Neste artigo, você vai entender o que é o exame FRAT, quando ele é indicado e como pode contribuir para o direcionamento clínico.
O que é o exame FRAT?
O exame FRAT é um teste de sangue que detecta a presença de autoanticorpos contra o receptor de folato alfa.
Esses autoanticorpos podem interferir no transporte do ácido fólico (vitamina B9) para o cérebro e para o líquido cefalorraquidiano — mesmo quando os níveis dessa vitamina no sangue estão dentro da normalidade.
Essa alteração pode comprometer funções neurológicas importantes, tornando a investigação laboratorial essencial em alguns casos.
O que acontece quando o transporte de folato é prejudicado?
Quando há interferência no transporte do ácido fólico para o sistema nervoso central, pode ocorrer a chamada Deficiência Cerebral de Folato (DCF).

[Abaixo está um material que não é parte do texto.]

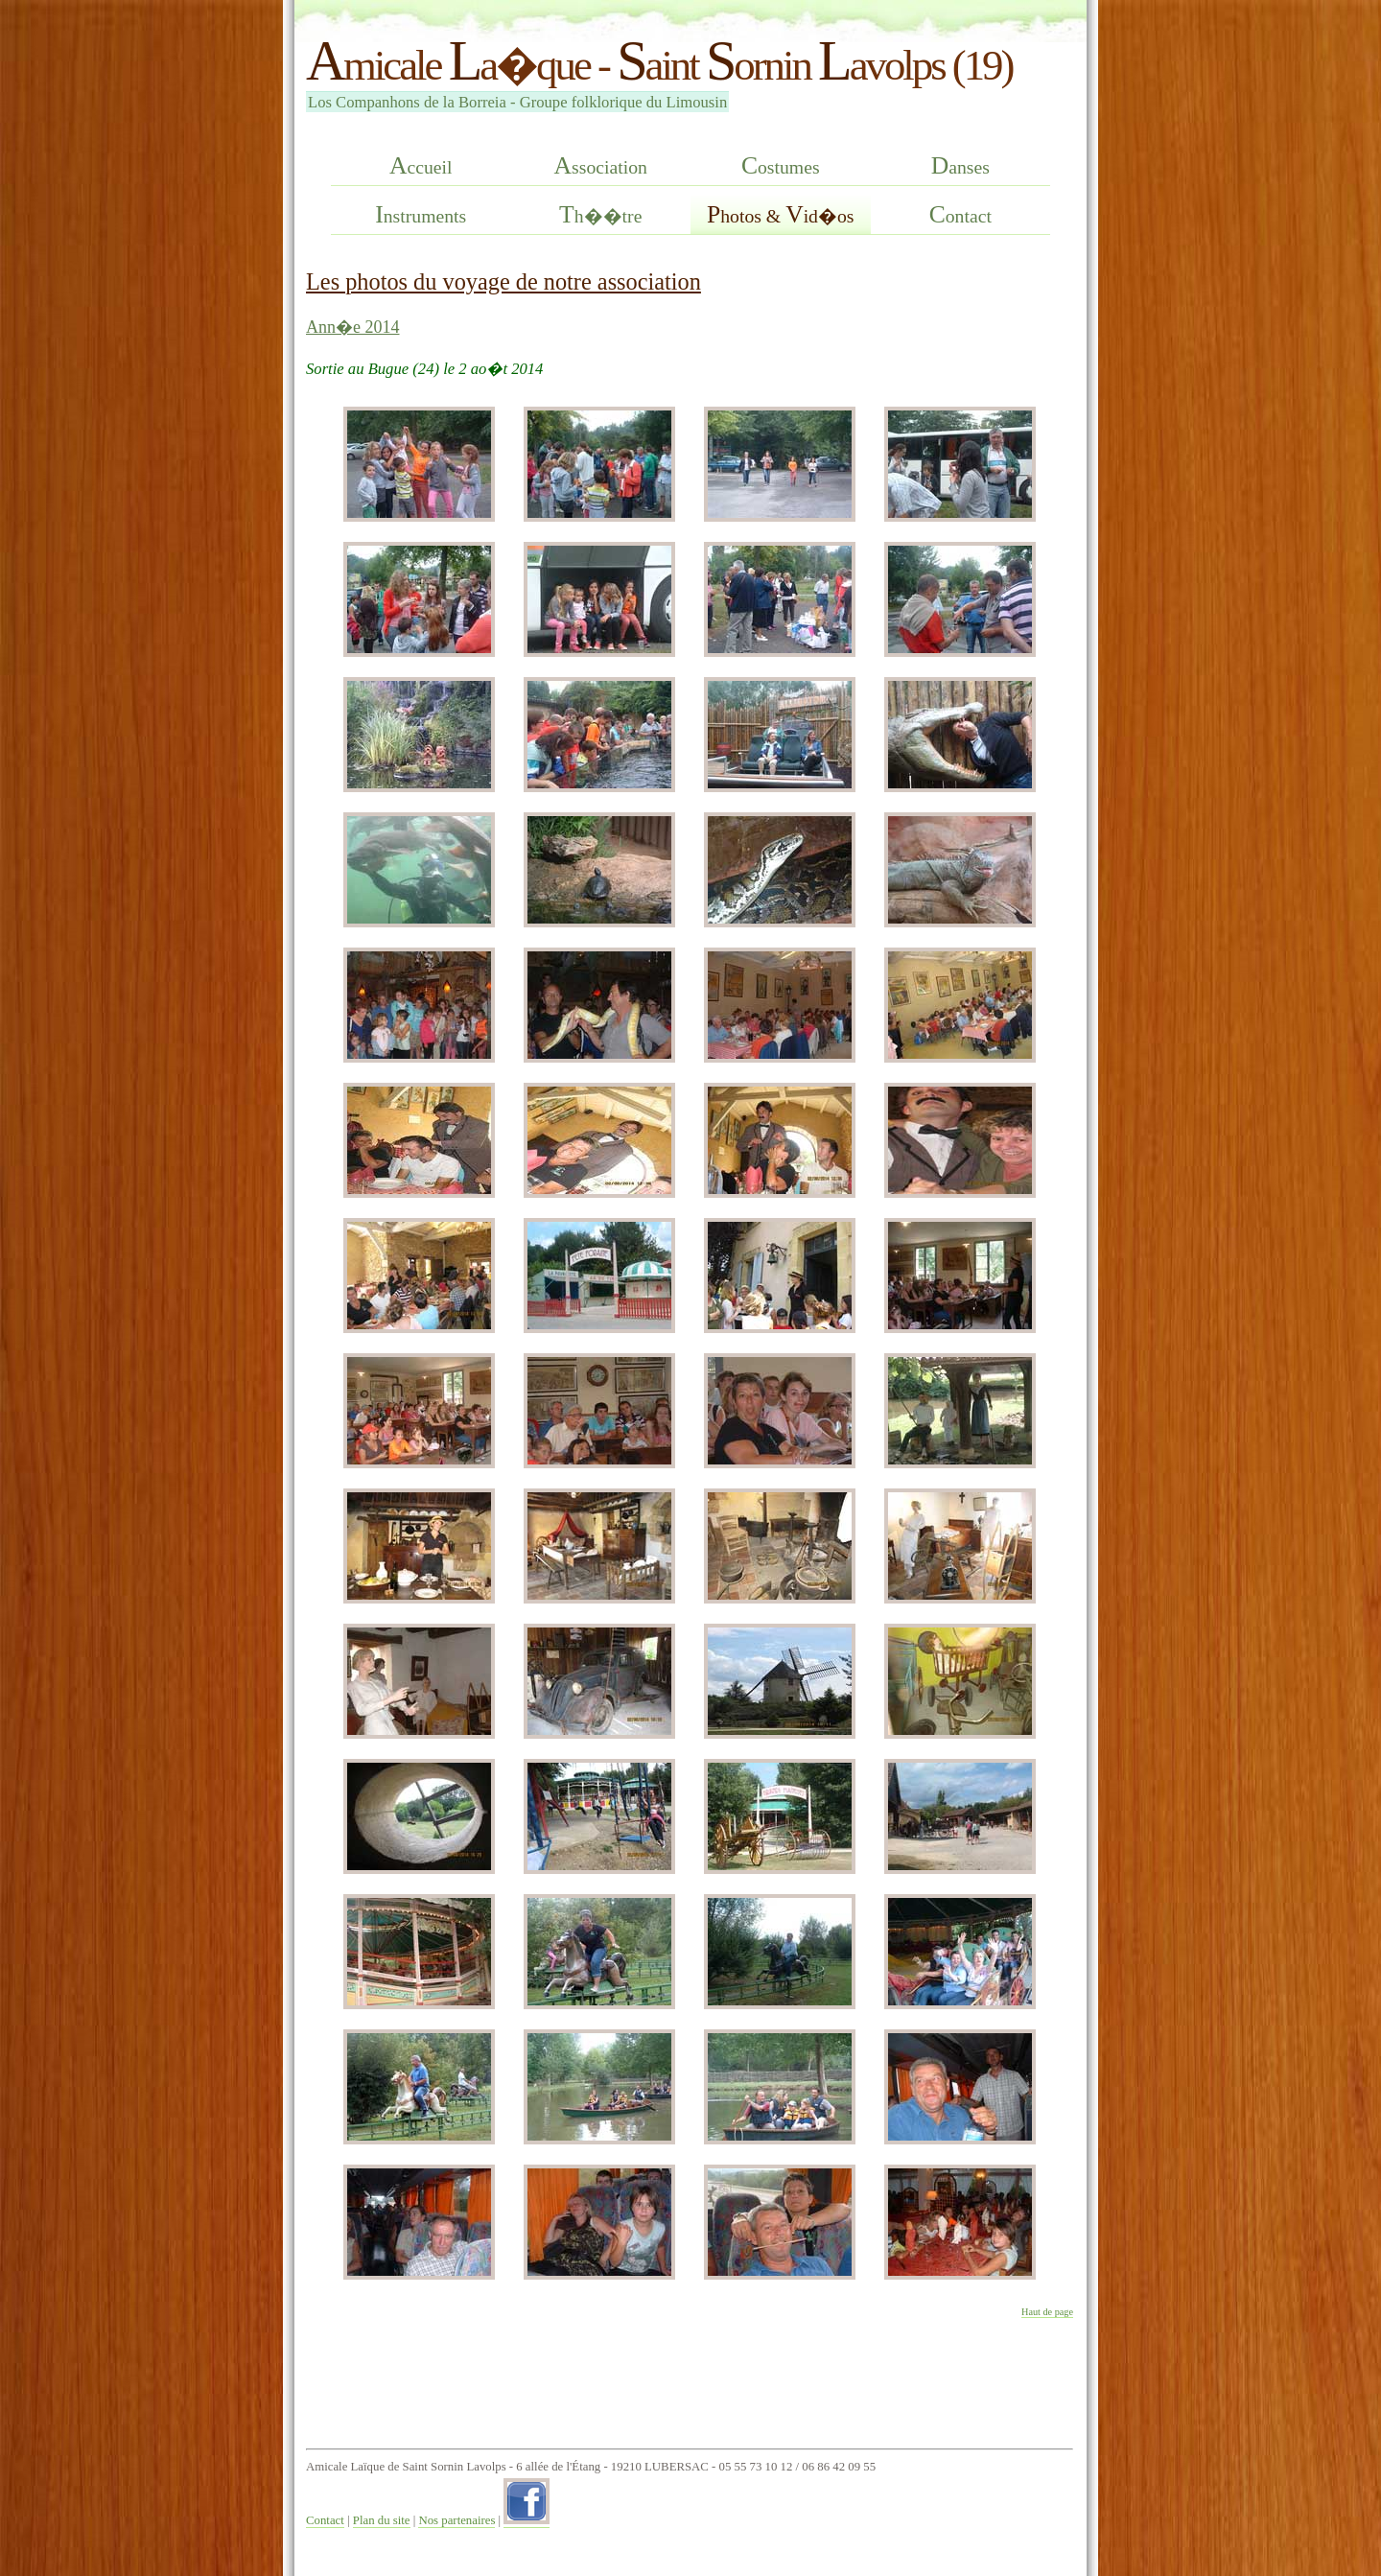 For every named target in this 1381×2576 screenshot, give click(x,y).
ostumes (780, 165)
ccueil (421, 165)
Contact (325, 2520)
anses (960, 165)
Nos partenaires (456, 2520)
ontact (960, 214)
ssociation (600, 165)
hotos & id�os (780, 214)
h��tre (600, 214)
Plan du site (381, 2520)
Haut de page (1047, 2312)
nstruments (420, 214)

Essa condição está associada a diferentes manifestações neurológicas e do neurodesenvolvimento, podendo impactar:
- Funções cognitivas
- Comportamento
- Linguagem
- Desenvolvimento global
Por isso, identificar essa alteração precocemente pode fazer diferença na condução clínica.

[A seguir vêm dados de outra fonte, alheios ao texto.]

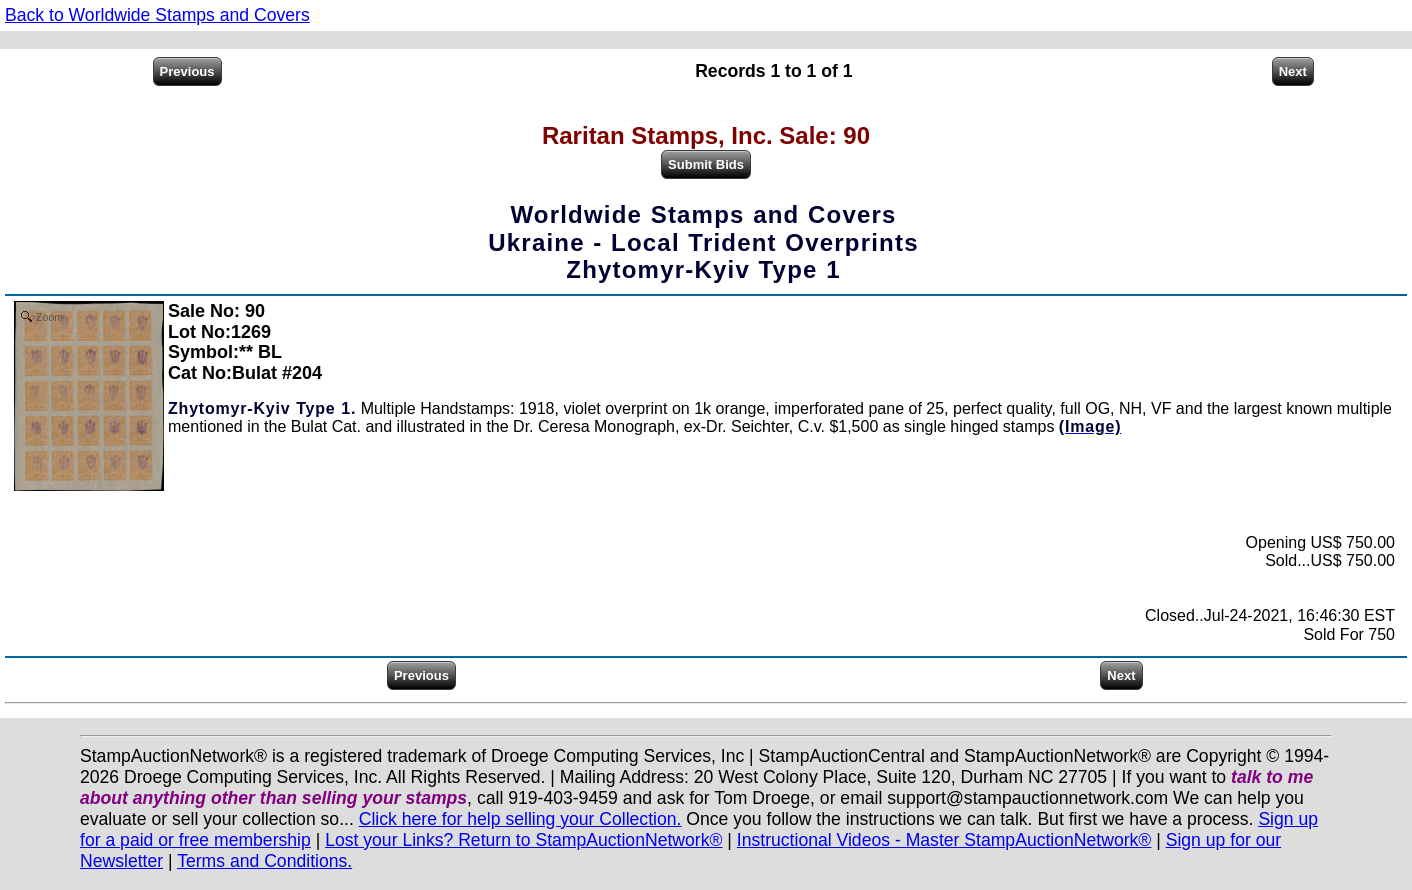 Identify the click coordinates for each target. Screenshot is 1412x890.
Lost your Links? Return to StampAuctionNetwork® (523, 840)
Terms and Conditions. (264, 861)
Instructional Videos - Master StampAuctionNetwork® (944, 840)
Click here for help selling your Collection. (520, 819)
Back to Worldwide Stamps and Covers (157, 15) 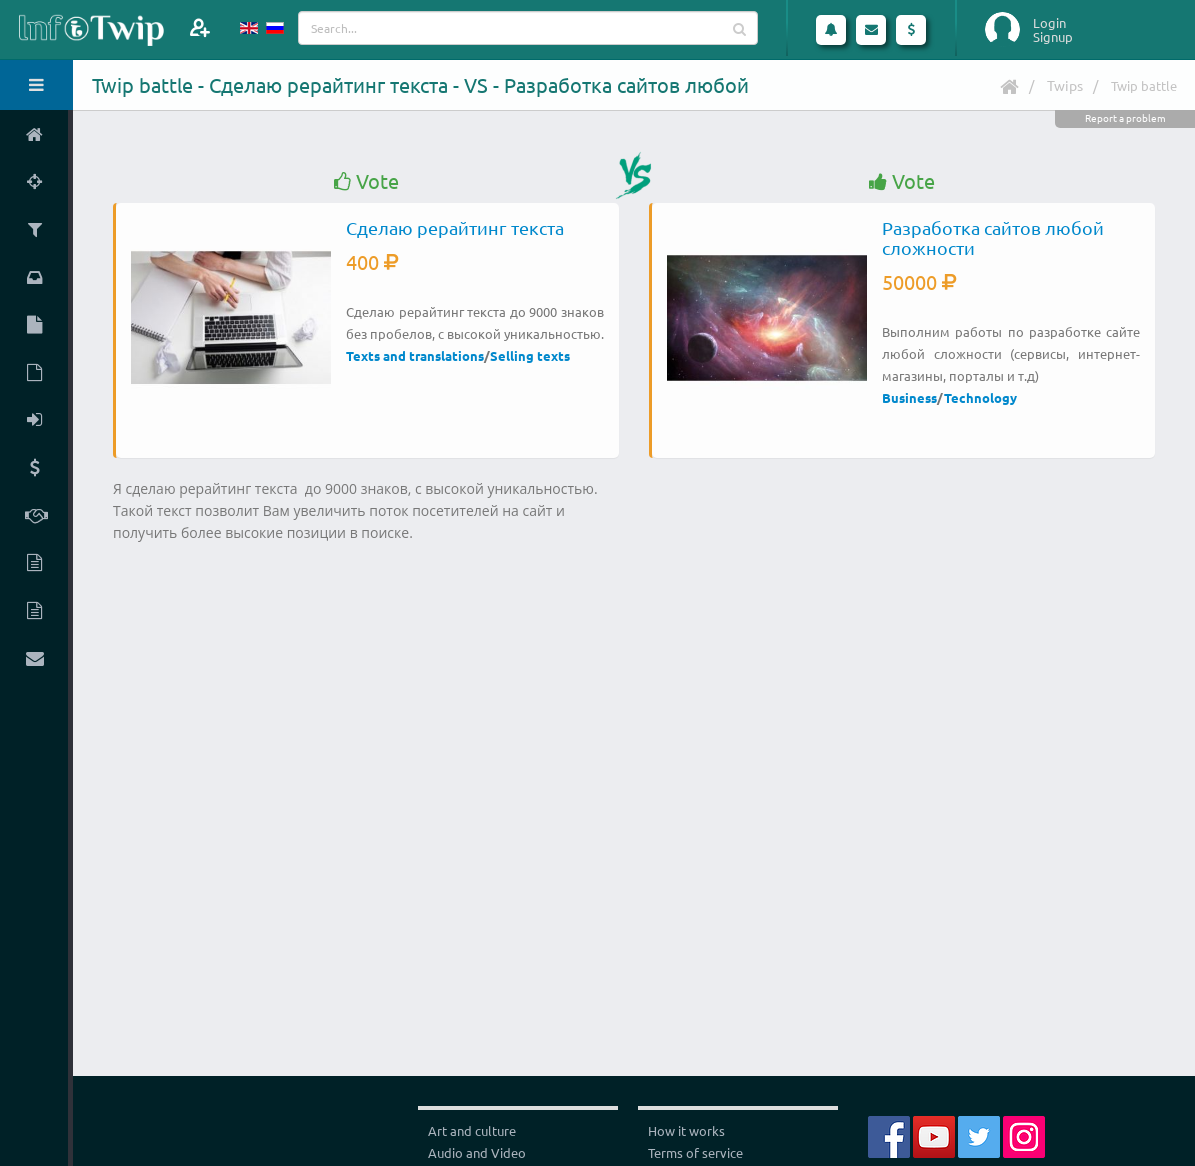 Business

Principais indicações do exame FRAT
O exame é especialmente indicado quando há suspeita de alterações neurológicas ou do desenvolvimento. Entre as principais situações, destacam-se:
- Síndrome da Deficiência Cerebral de Folato (DCF)

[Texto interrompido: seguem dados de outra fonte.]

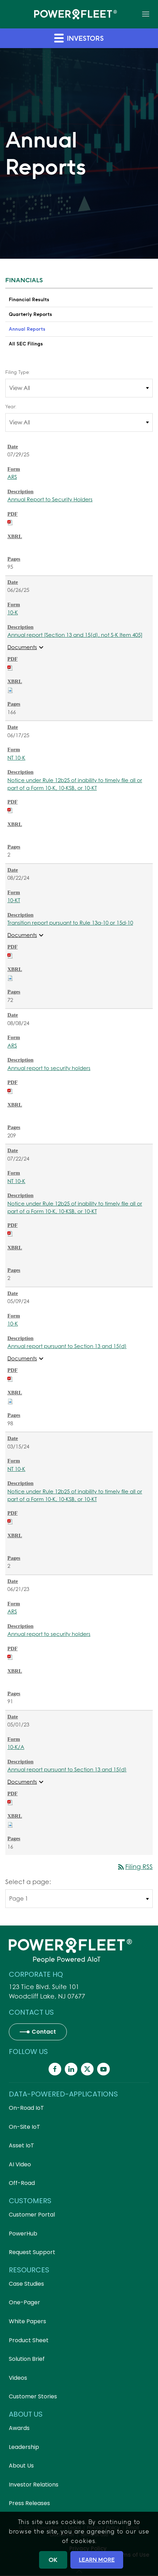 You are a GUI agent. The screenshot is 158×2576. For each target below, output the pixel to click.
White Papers (27, 2321)
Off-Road (22, 2183)
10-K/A (15, 1747)
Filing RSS (135, 1866)
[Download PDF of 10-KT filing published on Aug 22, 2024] (10, 955)
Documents (26, 647)
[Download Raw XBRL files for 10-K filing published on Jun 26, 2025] (10, 689)
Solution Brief (27, 2359)
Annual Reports (27, 329)
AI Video (20, 2164)
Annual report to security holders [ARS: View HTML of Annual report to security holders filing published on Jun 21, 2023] (48, 1634)
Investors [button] (79, 37)
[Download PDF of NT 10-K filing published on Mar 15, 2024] (10, 1521)
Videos (18, 2378)
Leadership (24, 2447)
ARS (12, 477)
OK (53, 2559)
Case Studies (26, 2284)
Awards (19, 2428)
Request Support (32, 2252)
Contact (44, 2032)
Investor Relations (33, 2485)
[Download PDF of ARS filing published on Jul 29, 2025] (10, 521)
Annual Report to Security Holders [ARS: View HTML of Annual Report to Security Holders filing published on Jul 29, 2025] (50, 499)
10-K (12, 612)
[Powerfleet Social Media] (55, 2069)
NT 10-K (16, 757)
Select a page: (28, 1881)
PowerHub (23, 2234)
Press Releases (29, 2503)
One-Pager (24, 2302)
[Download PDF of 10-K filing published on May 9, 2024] (10, 1378)
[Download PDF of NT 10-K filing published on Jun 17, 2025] (10, 809)
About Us (21, 2466)
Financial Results (29, 299)
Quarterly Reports (30, 314)
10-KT (13, 900)
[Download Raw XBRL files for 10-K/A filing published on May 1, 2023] (10, 1824)
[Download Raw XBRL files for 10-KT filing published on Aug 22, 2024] (10, 977)
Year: (10, 406)
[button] (145, 14)
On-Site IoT (24, 2127)
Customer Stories (33, 2396)
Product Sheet (29, 2340)
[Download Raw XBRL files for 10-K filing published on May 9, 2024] (10, 1401)
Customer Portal (32, 2215)
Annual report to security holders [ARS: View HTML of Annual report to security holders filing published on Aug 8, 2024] (48, 1068)
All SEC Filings (26, 343)
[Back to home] (75, 14)
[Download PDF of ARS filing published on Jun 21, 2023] (10, 1656)
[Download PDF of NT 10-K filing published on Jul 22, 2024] (10, 1233)
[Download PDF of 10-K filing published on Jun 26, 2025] (10, 667)
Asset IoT (21, 2145)
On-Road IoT (26, 2108)
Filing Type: (17, 372)
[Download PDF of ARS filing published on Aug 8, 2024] (10, 1090)
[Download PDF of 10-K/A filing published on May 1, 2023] (10, 1801)
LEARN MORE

- Transtorno do Espectro Autista (TEA)
- Distúrbios neuropsiquiátricos, como depressão e esquizofrenia
- Atrasos no desenvolvimento (fala, linguagem e interação social)
- Déficits cognitivos, incluindo atenção, memória e aprendizagem
- Convulsões ou epilepsia sem causa definida
- Movimentos anormais, como tiques e distonia
- Sintomas neurológicos sem causa esclarecida
Por que esse exame é importante?
A identificação dos autoanticorpos contra o receptor de folato permite detectar uma possível barreira biológica que impede o ácido fólico de exercer sua função no cérebro.
Com esse diagnóstico, é possível direcionar estratégias terapêuticas mais específicas, como o uso de ácido folínico (leucovorina), que utiliza vias alternativas para alcançar o sistema nervoso central.
Essa abordagem pode contribuir para a melhora de sintomas relacionados a:
- Linguagem
- Interação social
- Atenção
- Irritabilidade
- Desenvolvimento neurológico
O que dizem os estudos?
Pesquisas científicas apontam uma prevalência significativa desses autoanticorpos em crianças com Transtorno do Espectro Autista (TEA) e em pacientes com manifestações compatíveis com Deficiência Cerebral de Folato.
Esses dados reforçam a importância da investigação em casos selecionados, sempre com acompanhamento médico.
Conclusão
O exame FRAT representa um avanço na investigação de alterações neurológicas e do neurodesenvolvimento, especialmente quando há suspeita de comprometimento no transporte de folato para o cérebro.
Ao identificar possíveis alterações de forma mais precisa, o exame contribui para decisões clínicas mais direcionadas e personalizadas.
Se houver sinais ou suspeitas, converse com um profissional de saúde sobre a indicação do exame e a melhor forma de investigação.